Clayton was a multi-sport star at Port Angeles High School and is attending a 66th class reunion later this month in Port Angeles and the annual Roughriders Hall of Fame dinner at Civic Field on Aug. 20. His late brother Mike Clayton was inducted a couple of times into the hall of fame, both as an individual and as part of the 1966 boys basketball team that finished second in the state.
“It was a great town, the kind of town where if you were at a neighbor’s house, you’d have lunch with them,” he said. He battled dyslexia early in life and he said overcoming it gave him the discipline to succeed.
While Mike is an athletic legend in Port Angeles, Terry was also a star and had scholarship offers to play basketball at four schools in the Pac-8. He ended up attending and playing basketball for Western Washington University. He got a degree in history at WWU, received a teaching credential from University of Washington and began a long teaching career at Seattle high schools, Shoreline Community College and Everett Community College, teaching history and environmental studies.
Clayton said he knew early in life he wanted to teach.
“I knew in the eighth grade that I had to do all I could do to help save society from itself,” he said. He also described himself as an adrenaline junkie. On the cover of his book is a plume of volcanic ash exploding from Mount St. Helens. He was only a few miles from Mount St. Helens when it erupted in 1980 and was able to get the up-close photo. He and a companion just happened to be in a right spot in a bubble where the ash and pyroclastic flow went over them. People only 40 miles away were killed.

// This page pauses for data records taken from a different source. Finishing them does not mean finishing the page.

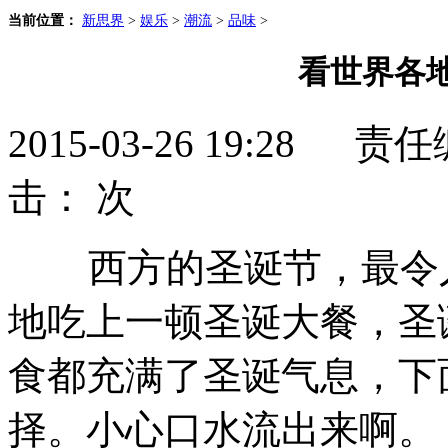
当前位置：
新思界
>
娱乐
>
潮流
>
品味
>
看世界各
2015-03-26 19:28
击：
次
西方的圣诞节，最令人
地吃上一顿圣诞大餐，圣
食都充满了圣诞气息，下
择。小心口水流出来啊。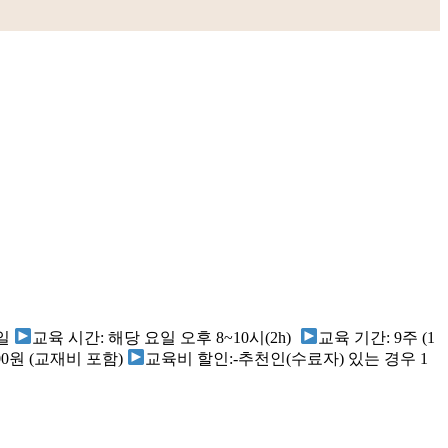
5일
교육 시간: 해당 요일 오후 8~10시(2h)
교육 기간: 9주 (1
000원 (교재비 포함)
교육비 할인:-추천인(수료자) 있는 경우 1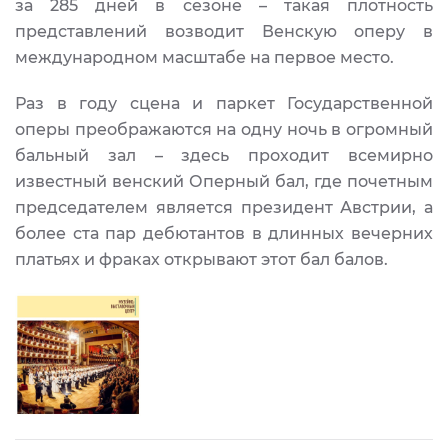
за 285 дней в сезоне – такая плотность
представлений возводит Венскую оперу в
международном масштабе на первое место.
Раз в году сцена и паркет Государственной
оперы преображаются на одну ночь в огромный
бальный зал – здесь проходит всемирно
известный венский Оперный бал, где почетным
председателем является президент Австрии, а
более ста пар дебютантов в длинных вечерних
платьях и фраках открывают этот бал балов.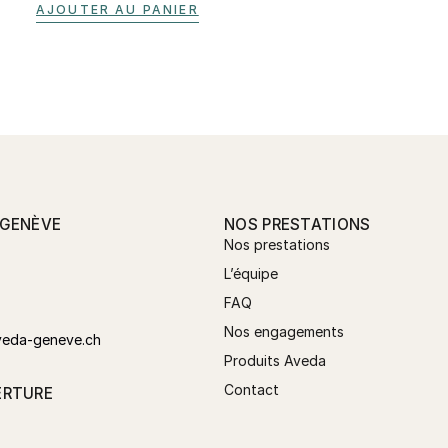
AJOUTER AU PANIER
 GENÈVE
NOS PRESTATIONS
Nos prestations
L’équipe
FAQ
Nos engagements
veda-geneve.ch
Produits Aveda
Contact
ERTURE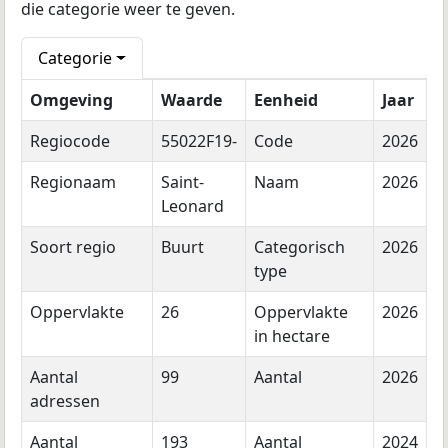
die categorie weer te geven.
Categorie
Omgeving
Waarde
Eenheid
Jaar
Regiocode
55022F19-
Code
2026
Regionaam
Saint-
Naam
2026
Leonard
Soort regio
Buurt
Categorisch
2026
type
Oppervlakte
26
Oppervlakte
2026
in hectare
Aantal
99
Aantal
2026
adressen
Aantal
193
Aantal
2024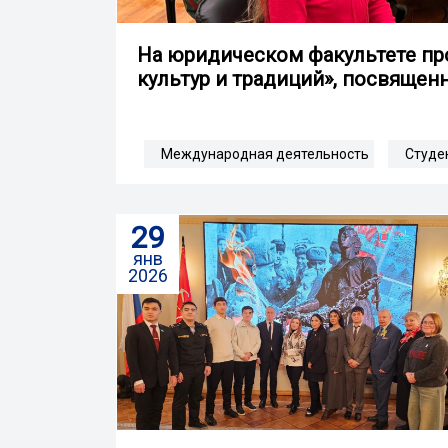
На юридическом факультете пр
культур и традиций», посвящен
Международная деятельность
Студе
29
янв
2026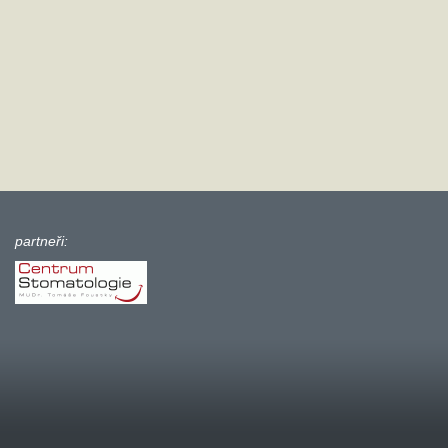
partneři: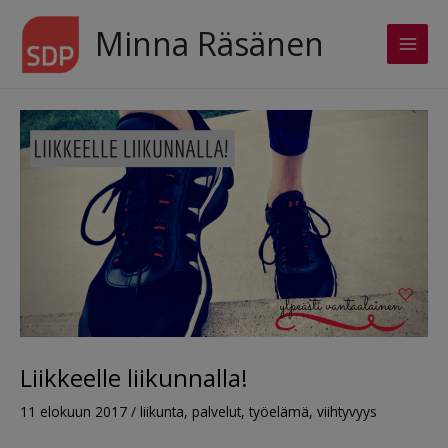
Siirry
sisältöön
Minna Räsänen
Main
Men
Liikkeelle liikunnalla!
11 elokuun 2017
/
liikunta
,
palvelut
,
työelämä
,
viihtyvyys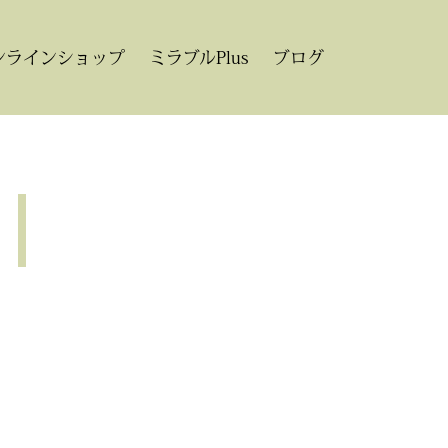
ンラインショップ
ミラブルPlus
ブログ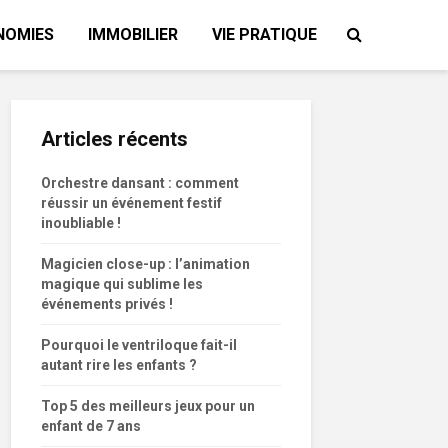
NOMIES
IMMOBILIER
VIE PRATIQUE
Articles récents
Orchestre dansant : comment
réussir un événement festif
inoubliable !
Magicien close-up : l’animation
magique qui sublime les
événements privés !
Pourquoi le ventriloque fait-il
autant rire les enfants ?
Top 5 des meilleurs jeux pour un
enfant de 7 ans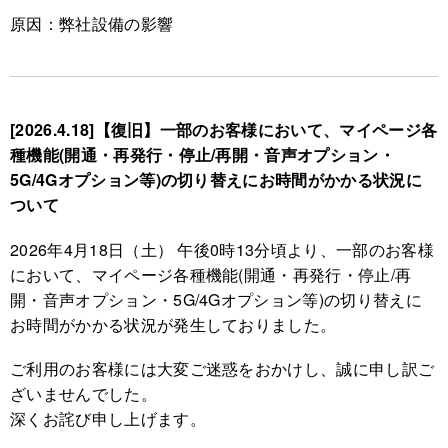
原因：弊社設備の影響
[2026.4.18]【復旧】一部のお客様において、マイページ各
種機能(開通・再発行・停止/再開・音声オプション・
5G/4Gオプション等)の切り替えにお時間がかかる状況に
ついて
2026年4月18日（土） 午後0時13分頃より、一部のお客様
において、マイページ各種機能(開通・再発行・停止/再
開・音声オプション・5G/4Gオプション等)の切り替えに
お時間がかかる状況が発生しておりました。
ご利用のお客様には大変ご迷惑をおかけし、誠に申し訳ご
ざいませんでした。
深くお詫び申し上げます。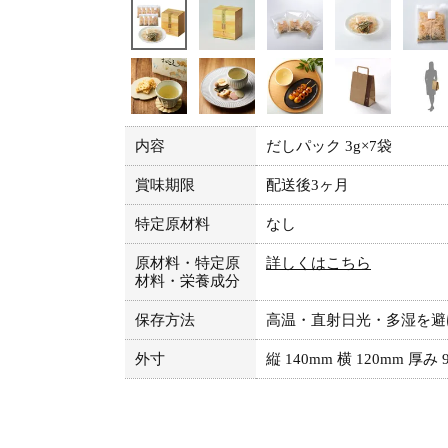
内容
だしパック 3g×7袋
賞味期限
配送後3ヶ月
特定原材料
なし
原材料・特定原
詳しくはこちら
材料・栄養成分
保存方法
高温・直射日光・多湿を避
外寸
縦 140mm 横 120mm 厚み 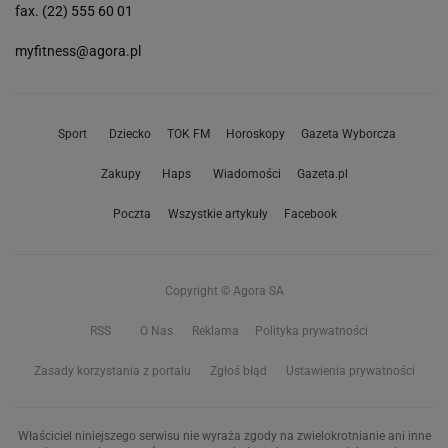
fax. (22) 555 60 01
myfitness@agora.pl
Sport
Dziecko
TOK FM
Horoskopy
Gazeta Wyborcza
Zakupy
Haps
Wiadomości
Gazeta.pl
Poczta
Wszystkie artykuły
Facebook
Copyright © Agora SA
RSS
O Nas
Reklama
Polityka prywatności
Zasady korzystania z portalu
Zgłoś błąd
Ustawienia prywatności
Właściciel niniejszego serwisu nie wyraża zgody na zwielokrotnianie ani inne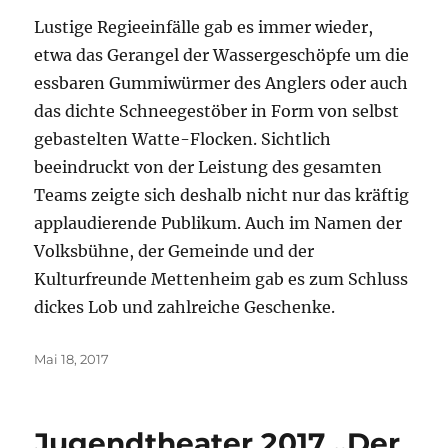
Lustige Regieeinfälle gab es immer wieder,
etwa das Gerangel der Wassergeschöpfe um die
essbaren Gummiwürmer des Anglers oder auch
das dichte Schneegestöber in Form von selbst
gebastelten Watte-Flocken. Sichtlich
beeindruckt von der Leistung des gesamten
Teams zeigte sich deshalb nicht nur das kräftig
applaudierende Publikum. Auch im Namen der
Volksbühne, der Gemeinde und der
Kulturfreunde Mettenheim gab es zum Schluss
dickes Lob und zahlreiche Geschenke.
Veröffentlicht
Mai 18, 2017
am
Jugendtheater 2017 „Der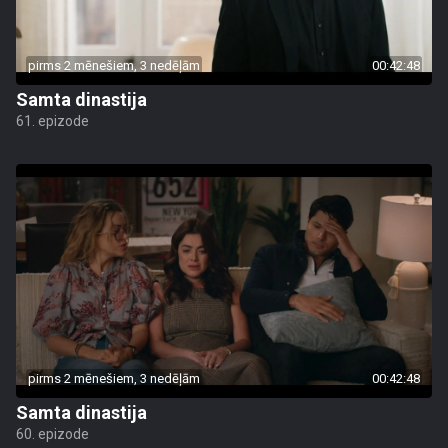
pirms 2 mēnešiem, 3 nedēļām
00:42:48
Samta dinastija
61. epizode
pirms 2 mēnešiem, 3 nedēļām
00:42:48
Samta dinastija
60. epizode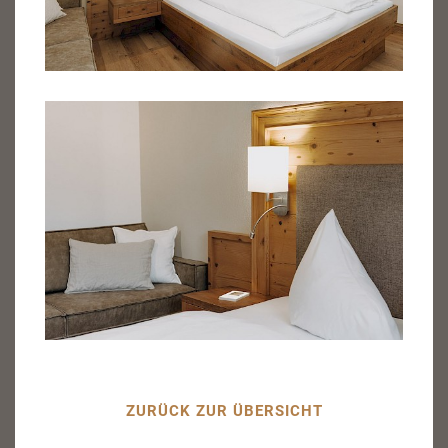
ZURÜCK ZUR ÜBERSICHT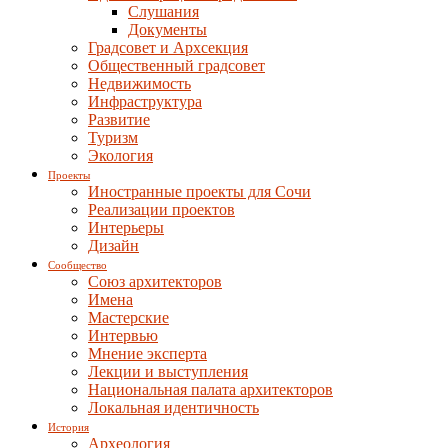
Слушания
Документы
Градсовет и Архсекция
Общественный градсовет
Недвижимость
Инфраструктура
Развитие
Туризм
Экология
Проекты
Иностранные проекты для Сочи
Реализации проектов
Интерьеры
Дизайн
Сообщество
Союз архитекторов
Имена
Мастерские
Интервью
Мнение эксперта
Лекции и выступления
Национальная палата архитекторов
Локальная идентичность
История
Археология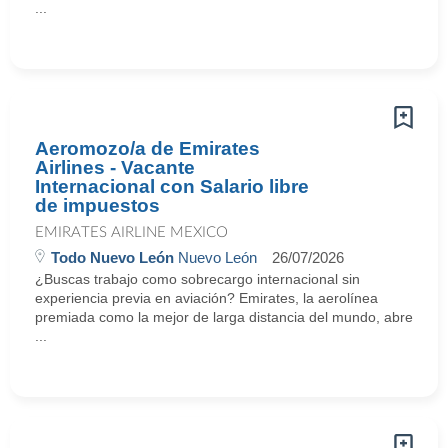
...
Aeromozo/a de Emirates
Airlines - Vacante
Internacional con Salario libre
de impuestos
EMIRATES AIRLINE MEXICO
Todo Nuevo León
Nuevo León
26/07/2026
¿Buscas trabajo como sobrecargo internacional sin
experiencia previa en aviación? Emirates, la aerolínea
premiada como la mejor de larga distancia del mundo, abre
...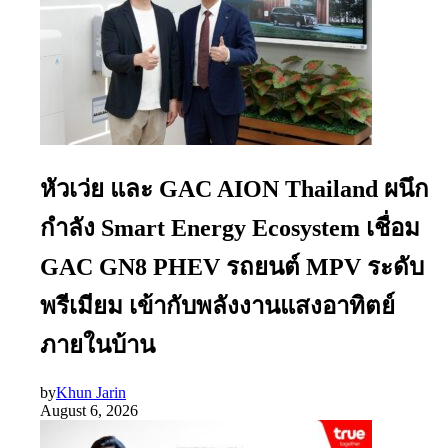
หัวเว่ย และ GAC AION Thailand ผนึก
กำลัง Smart Energy Ecosystem เชื่อม
GAC GN8 PHEV รถยนต์ MPV ระดับ
พรีเมียม เข้ากับพลังงานแสงอาทิตย์
ภายในบ้าน
by
Khun Jarin
August 6, 2026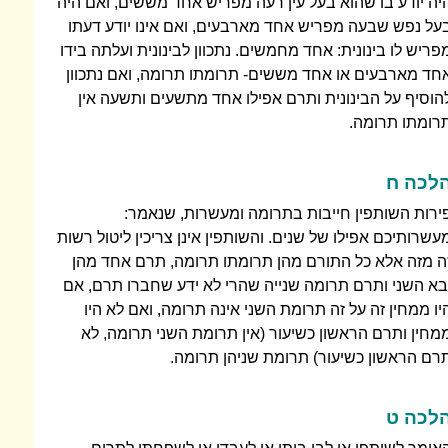
יה יודע בו שהוא בעל עין רעה מפריש אחד מששים, ואם היה
על נפש שבעה מפריש אחד מארבעים, ואם אינו יודע דעתו
פריש לו בינונית: אחד מחמשים. נתכוון לבינונית ועלתה בידו
חד מארבעים או אחד מששים- תרומתו תרומה, ואם נתכוון
הוסיף על הבינונית ותרם אפילו אחד מתשעים ותשעה אין
רומתו תרומה.
לכה ח
ירות השותפין חייבות בתרומה ומעשרות, שנאמר:
עשרותיכם אפילו של שנים. והשותפין אינן צריכין ליטול רשות
ה מזה אלא כל התורם מהן תרומתו תרומה, תרם אחד מהן
בא השני ותרם תרומה שנייה שהרי לא ידע שחברו תרם, אם
יו ממחין זה על זה תרומת השני אינה תרומה, ואם לא היו
מחין ותרם הראשון כשיעור (אין תרומת השני תרומה, לא
רם הראשון כשיעור) תרומת שניהן תרומה.
לכה ט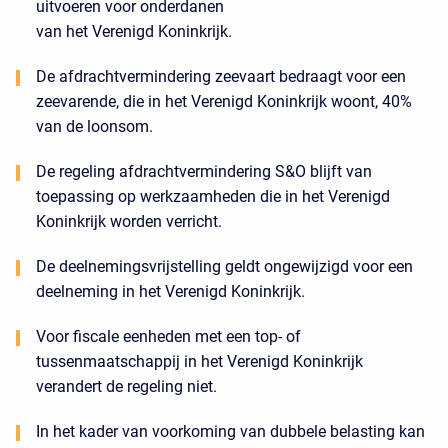
uitvoeren voor onderdanen
van het Verenigd Koninkrijk.
De afdrachtvermindering zeevaart bedraagt voor een
zeevarende, die in het Verenigd Koninkrijk woont, 40%
van de loonsom.
De regeling afdrachtvermindering S&O blijft van
toepassing op werkzaamheden die in het Verenigd
Koninkrijk worden verricht.
De deelnemingsvrijstelling geldt ongewijzigd voor een
deelneming in het Verenigd Koninkrijk.
Voor fiscale eenheden met een top- of
tussenmaatschappij in het Verenigd Koninkrijk
verandert de regeling niet.
In het kader van voorkoming van dubbele belasting kan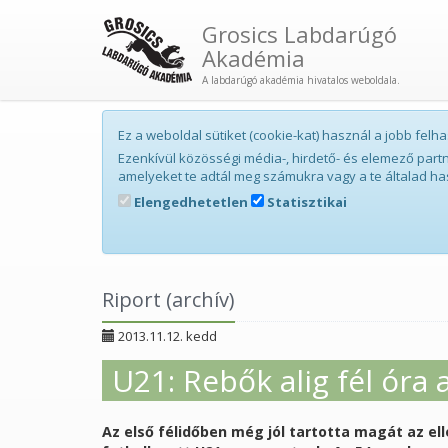
Grosics Labdarúgó
Akadémia
A labdarúgó akadémia hivatalos weboldala.
Ez a weboldal sütiket (cookie-kat) használ a jobb fe
Ezenkívül közösségi média-, hirdető- és elemező par
amelyeket te adtál meg számukra vagy a te általad ha
Elengedhetetlen
Statisztikai
Riport (archív)
2013.11.12. kedd
U21: Rebők alig fél óra a
Az első félidőben még jól tartotta magát az ell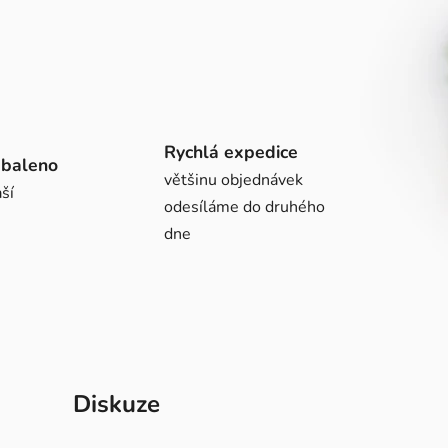
Rychlá expedice
abaleno
většinu objednávek
ší
odesíláme do druhého
dne
Diskuze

“We were almost killed a number of times that day,” he said.
He had some other close calls during his travels, barely avoiding the Chinese army in a valley in India during an invasion in the 1960s. From all of his close calls, Clayton had an epiphany one day that he isn’t remotely afraid of death.
“I’m not afraid of death. I’m not excited about it, but I’m not afraid of it,” he said. “I’m sort of curious what comes next.”
Today, travel has become easier, but 50 or 60 years ago, it could be much more difficult. Westerners rarely went to some of the corners of the globe that Clayton visited. He told a story of the oldest throne in the world still standing on the island of Crete. Many years ago, Clayton was able to sit on it. But times have changed with more people traveling the world.
“Now, it’s in a glass cage,” he said.
Clayton said he was inspired to write the book from his travels and his insights into the environment and the world’s cultures. He’s just now beginning to publicize his book after recovering from a hip replacement. He’s 84 years old and plans to continue traveling.